LET
Jean-Adrien Arzilier & Alexandre Giroux
Exposition du 16 septembre au 5 novembre 2011
Galerie I C O N O S C O P E

Une exposition à deux se base généralement sur la recherche de rapprochements formels ou conceptuels ; l’accrochage s’appuyant soit sur une entente cordiale, soit sur une distance polie ou encore sur un projet commun. En contrepoint, l’exposition « Let » à la galerie Iconoscope présente les œuvres de deux artistes, Jean-Adrien Arzilier & Alexandre Giroux, tous deux diplômés des beaux-arts de Nîmes, ayant déjà partagé les mêmes cimaises par le passé mais dont le but ici est de proposer une alternative à ce constat en se basant sur le modèle du battle.
Le titre de l’exposition traduit cette démarche, filant la métaphore sportive. Dans le squash, tout se joue sur un terrain entouré de murs et parfois de parois de verre permettant la présence de spectateurs. Les deux joueurs partagent et défendent alternativement la même surface de jeu. Cette spécificité entraîne parfois une interférence entre les joueurs, on dit qu'il y a alors une situation de let. Invités à la galerie au mois d’août, les artistes ont ainsi réalisé et exposé tour à tour une œuvre pour répondre à la production de l’autre sur le mode de la surenchère, de l’ironie, de la confrontation. S’il s’agit de problématiser l’acte d’exposition, il est surtout question d’en faire un lieu de création encore active : tester les liens, les ruptures possibles dans l’espace commun de la galerie et faire de l’exposition non pas un espace d’entente et de bon voisinage mais l’espace d’un défi, d’une émulation.

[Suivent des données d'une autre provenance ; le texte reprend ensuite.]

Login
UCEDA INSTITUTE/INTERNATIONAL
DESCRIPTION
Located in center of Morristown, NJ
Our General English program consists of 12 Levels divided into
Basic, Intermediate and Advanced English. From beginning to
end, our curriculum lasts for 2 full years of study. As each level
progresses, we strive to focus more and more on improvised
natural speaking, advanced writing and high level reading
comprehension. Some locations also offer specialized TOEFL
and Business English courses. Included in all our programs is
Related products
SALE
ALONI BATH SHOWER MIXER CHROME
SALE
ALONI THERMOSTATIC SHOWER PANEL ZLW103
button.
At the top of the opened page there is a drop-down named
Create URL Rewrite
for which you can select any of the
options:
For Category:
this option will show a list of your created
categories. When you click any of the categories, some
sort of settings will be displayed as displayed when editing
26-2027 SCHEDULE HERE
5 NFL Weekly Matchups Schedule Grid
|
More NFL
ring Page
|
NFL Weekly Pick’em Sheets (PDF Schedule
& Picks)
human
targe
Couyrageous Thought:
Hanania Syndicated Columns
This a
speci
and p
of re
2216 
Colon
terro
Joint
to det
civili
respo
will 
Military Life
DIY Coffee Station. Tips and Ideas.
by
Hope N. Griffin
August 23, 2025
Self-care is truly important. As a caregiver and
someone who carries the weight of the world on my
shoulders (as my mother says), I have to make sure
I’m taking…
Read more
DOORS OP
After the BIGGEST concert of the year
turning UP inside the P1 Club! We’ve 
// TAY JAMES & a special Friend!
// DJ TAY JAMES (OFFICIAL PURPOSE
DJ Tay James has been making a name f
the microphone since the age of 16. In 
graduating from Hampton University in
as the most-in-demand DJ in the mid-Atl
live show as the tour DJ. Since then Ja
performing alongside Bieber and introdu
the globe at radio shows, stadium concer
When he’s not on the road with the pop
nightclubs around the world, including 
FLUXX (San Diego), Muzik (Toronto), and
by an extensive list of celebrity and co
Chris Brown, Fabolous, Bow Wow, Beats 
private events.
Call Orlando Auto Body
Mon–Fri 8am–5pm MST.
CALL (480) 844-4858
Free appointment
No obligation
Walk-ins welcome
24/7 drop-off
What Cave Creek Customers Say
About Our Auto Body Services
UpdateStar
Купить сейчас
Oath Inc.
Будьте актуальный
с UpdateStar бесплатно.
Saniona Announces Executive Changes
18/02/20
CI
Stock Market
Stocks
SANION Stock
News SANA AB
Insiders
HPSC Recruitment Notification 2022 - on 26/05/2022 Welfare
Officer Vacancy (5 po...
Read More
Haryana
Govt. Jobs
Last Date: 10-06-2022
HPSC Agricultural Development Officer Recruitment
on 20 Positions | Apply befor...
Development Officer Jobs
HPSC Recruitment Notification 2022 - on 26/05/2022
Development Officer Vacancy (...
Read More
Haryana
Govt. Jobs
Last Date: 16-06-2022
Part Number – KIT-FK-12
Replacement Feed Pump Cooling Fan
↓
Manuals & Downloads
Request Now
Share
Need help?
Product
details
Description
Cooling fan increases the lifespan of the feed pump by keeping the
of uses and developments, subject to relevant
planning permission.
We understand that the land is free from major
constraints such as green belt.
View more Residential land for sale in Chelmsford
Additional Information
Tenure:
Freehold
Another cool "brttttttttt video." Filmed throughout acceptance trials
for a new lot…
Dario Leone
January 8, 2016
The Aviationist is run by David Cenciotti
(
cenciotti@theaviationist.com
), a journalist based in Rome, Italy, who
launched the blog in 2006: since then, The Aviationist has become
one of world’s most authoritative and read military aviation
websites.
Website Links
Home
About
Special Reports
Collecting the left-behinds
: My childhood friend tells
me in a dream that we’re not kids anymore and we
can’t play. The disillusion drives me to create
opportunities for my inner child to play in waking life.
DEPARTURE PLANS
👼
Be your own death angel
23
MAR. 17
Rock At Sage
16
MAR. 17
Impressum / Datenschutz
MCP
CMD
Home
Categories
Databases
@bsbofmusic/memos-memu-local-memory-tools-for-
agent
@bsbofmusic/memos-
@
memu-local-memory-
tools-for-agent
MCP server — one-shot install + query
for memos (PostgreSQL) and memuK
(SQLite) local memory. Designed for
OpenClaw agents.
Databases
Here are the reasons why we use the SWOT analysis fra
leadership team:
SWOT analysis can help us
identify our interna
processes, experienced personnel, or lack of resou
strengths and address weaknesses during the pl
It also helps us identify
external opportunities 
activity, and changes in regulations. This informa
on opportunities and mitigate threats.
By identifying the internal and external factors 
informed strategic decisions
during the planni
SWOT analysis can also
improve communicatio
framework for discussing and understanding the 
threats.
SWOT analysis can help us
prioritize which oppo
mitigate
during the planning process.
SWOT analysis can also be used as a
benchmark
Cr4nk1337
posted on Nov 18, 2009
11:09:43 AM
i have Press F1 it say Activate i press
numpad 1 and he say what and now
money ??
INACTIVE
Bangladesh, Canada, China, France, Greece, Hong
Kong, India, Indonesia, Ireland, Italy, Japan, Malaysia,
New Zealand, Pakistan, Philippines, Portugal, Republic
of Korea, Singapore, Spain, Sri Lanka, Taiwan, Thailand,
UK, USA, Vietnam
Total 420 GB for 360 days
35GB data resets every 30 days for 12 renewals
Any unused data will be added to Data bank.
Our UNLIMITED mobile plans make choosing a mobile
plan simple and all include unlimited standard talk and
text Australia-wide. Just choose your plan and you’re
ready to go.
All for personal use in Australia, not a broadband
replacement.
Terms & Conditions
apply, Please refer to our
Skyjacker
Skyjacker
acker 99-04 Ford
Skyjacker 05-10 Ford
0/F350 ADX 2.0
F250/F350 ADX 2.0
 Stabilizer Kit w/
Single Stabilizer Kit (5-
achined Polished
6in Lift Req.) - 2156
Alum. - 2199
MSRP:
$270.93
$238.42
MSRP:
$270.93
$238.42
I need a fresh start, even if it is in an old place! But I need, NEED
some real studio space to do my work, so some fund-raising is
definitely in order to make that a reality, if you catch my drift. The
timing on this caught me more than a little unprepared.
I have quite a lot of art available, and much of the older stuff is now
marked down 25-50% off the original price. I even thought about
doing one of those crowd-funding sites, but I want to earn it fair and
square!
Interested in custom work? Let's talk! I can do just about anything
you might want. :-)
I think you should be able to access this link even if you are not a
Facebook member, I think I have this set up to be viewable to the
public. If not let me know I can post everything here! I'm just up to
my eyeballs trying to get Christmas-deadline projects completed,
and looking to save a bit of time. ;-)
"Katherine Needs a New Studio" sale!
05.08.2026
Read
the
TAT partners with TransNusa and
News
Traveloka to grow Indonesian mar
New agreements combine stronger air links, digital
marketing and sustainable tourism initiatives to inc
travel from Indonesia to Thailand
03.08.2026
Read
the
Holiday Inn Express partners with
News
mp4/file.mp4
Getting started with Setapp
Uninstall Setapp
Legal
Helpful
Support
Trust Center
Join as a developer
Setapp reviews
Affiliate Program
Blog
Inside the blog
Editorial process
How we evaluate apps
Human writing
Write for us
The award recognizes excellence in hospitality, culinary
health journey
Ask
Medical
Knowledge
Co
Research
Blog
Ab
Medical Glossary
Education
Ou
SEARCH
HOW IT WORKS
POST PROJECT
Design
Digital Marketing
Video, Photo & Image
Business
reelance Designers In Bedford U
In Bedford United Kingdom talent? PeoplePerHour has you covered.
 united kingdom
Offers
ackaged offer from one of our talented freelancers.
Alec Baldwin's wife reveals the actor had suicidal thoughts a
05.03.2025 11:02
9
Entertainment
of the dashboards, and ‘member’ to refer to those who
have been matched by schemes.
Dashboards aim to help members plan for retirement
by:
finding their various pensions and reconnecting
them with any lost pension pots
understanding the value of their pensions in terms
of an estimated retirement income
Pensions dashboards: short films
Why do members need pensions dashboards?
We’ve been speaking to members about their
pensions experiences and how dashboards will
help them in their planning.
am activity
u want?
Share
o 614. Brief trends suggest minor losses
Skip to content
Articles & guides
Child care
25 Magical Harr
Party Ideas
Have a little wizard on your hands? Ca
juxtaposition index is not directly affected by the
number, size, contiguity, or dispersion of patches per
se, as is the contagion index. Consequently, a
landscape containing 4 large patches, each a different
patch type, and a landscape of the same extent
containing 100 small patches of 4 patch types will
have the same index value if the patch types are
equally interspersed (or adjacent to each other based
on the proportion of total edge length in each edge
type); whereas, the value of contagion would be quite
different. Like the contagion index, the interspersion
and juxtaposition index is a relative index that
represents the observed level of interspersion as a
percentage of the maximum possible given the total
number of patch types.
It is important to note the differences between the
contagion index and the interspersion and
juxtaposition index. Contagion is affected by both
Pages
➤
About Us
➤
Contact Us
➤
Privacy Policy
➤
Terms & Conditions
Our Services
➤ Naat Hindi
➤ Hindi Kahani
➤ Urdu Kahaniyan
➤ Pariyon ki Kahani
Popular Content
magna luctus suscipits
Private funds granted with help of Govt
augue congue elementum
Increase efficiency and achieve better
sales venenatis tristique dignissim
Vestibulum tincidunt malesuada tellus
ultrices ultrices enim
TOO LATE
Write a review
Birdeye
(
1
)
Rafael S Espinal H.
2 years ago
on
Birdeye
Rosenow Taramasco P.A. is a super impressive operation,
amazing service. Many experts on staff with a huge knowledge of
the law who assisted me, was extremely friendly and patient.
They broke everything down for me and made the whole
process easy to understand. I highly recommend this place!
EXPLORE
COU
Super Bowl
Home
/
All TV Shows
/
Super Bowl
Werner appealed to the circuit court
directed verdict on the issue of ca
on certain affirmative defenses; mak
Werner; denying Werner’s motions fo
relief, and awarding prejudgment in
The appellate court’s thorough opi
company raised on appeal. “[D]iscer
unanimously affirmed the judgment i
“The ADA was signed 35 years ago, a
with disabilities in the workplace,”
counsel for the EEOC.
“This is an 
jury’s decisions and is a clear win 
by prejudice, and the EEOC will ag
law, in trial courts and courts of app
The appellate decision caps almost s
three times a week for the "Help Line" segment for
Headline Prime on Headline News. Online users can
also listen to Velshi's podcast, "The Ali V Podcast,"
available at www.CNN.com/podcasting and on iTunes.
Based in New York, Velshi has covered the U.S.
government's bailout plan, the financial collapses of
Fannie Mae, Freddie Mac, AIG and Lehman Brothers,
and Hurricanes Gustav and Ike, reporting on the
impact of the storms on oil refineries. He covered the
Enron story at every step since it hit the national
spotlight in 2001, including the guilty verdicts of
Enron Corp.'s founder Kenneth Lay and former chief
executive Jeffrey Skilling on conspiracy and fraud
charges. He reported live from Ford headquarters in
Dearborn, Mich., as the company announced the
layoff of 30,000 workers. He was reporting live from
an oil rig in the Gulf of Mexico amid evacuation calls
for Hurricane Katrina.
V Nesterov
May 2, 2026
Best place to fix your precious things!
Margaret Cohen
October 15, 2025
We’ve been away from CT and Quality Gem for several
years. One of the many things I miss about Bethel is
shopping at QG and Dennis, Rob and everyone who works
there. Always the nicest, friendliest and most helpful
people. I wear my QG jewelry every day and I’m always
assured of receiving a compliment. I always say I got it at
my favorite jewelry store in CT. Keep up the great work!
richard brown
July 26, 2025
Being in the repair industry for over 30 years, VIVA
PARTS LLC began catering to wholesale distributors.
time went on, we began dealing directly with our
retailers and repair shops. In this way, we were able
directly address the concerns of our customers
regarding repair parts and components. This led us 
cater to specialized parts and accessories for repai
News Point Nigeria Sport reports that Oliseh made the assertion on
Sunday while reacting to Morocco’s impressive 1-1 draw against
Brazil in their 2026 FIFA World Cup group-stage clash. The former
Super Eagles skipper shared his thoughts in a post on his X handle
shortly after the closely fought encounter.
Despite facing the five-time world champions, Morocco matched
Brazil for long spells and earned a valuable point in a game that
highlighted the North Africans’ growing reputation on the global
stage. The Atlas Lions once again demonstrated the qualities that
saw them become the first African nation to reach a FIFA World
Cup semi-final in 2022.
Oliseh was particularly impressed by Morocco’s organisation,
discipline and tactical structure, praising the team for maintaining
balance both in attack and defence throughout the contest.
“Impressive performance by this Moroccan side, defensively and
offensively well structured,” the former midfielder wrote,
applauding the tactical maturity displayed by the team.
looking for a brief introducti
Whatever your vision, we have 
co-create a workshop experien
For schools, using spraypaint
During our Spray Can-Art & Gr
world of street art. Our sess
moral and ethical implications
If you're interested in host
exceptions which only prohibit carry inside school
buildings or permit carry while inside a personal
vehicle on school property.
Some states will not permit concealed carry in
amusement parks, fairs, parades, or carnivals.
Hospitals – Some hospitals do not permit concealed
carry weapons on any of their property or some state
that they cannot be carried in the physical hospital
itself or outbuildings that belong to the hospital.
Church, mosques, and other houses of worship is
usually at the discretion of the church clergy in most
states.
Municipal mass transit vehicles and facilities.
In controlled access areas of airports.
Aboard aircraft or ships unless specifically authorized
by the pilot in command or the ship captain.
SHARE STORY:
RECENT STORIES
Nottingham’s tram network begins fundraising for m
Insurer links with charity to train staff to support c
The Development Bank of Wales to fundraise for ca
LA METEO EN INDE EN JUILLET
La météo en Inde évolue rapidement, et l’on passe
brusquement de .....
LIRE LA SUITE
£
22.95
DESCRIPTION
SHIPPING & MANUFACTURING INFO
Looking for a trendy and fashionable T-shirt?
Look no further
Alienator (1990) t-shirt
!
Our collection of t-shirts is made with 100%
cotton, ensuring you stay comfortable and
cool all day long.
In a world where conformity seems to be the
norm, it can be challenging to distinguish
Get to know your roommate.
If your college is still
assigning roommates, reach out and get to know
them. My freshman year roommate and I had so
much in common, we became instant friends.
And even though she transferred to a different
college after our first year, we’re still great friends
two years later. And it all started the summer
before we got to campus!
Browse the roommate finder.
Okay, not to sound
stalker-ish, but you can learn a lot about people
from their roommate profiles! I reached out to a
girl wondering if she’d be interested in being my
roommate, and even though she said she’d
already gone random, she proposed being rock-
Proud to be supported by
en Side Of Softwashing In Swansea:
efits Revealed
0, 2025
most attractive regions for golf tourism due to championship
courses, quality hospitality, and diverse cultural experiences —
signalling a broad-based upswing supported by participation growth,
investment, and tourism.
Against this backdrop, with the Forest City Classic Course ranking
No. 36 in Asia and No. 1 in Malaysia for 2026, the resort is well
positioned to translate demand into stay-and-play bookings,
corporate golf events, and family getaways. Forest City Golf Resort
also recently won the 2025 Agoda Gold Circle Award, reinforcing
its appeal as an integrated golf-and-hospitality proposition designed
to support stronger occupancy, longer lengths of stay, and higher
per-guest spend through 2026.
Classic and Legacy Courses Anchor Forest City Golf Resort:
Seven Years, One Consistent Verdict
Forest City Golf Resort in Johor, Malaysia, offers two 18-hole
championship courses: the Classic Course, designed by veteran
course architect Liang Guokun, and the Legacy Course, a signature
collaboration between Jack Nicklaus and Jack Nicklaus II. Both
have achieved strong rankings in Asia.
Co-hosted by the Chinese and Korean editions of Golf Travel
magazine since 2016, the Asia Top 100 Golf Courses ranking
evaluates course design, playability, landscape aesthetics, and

Chacun a mis au point une réponse au défi lancé par l’autre en piochant parmi des œuvres déjà réalisées, convoquant des projets en émergence ou encore ripostant par une production créée de toutes pièces. Les travaux de Jean-Adrien Arzilier dissocient la forme, le sens, les propriétés, d’objets utilitaires. Il les désinvestit de leur fonctionnalité. Il s’emploie au style poétique dans un détournement ludique du commun dans des productions épurées. Alexandre Giroux lui répond en développant une réflexion sur l’impossibilité d’appréhender le monde de façon systématique dans une diversité de formes et de procédés, l’acte de création souvent réduit à son minimum. Ainsi, sont réunies des pièces éclectiques telles une maquette du Bauhaus basculée, un parasol en béton, des nuages dessinés à la craie sur un plafond d’ardoise, des morceaux de globes terrestres, un tas de gravier en équilibre, la photographie de la lentille Fresnel d’un phare recouvrant un mur, etc.
Surchargeant la galerie, les deux artistes-jouteurs s’inscrivent dans l’espace et le transforment tel un terrain d’expérimentations artistiques pour enfin s’y exposer ensemble et non plus à côté.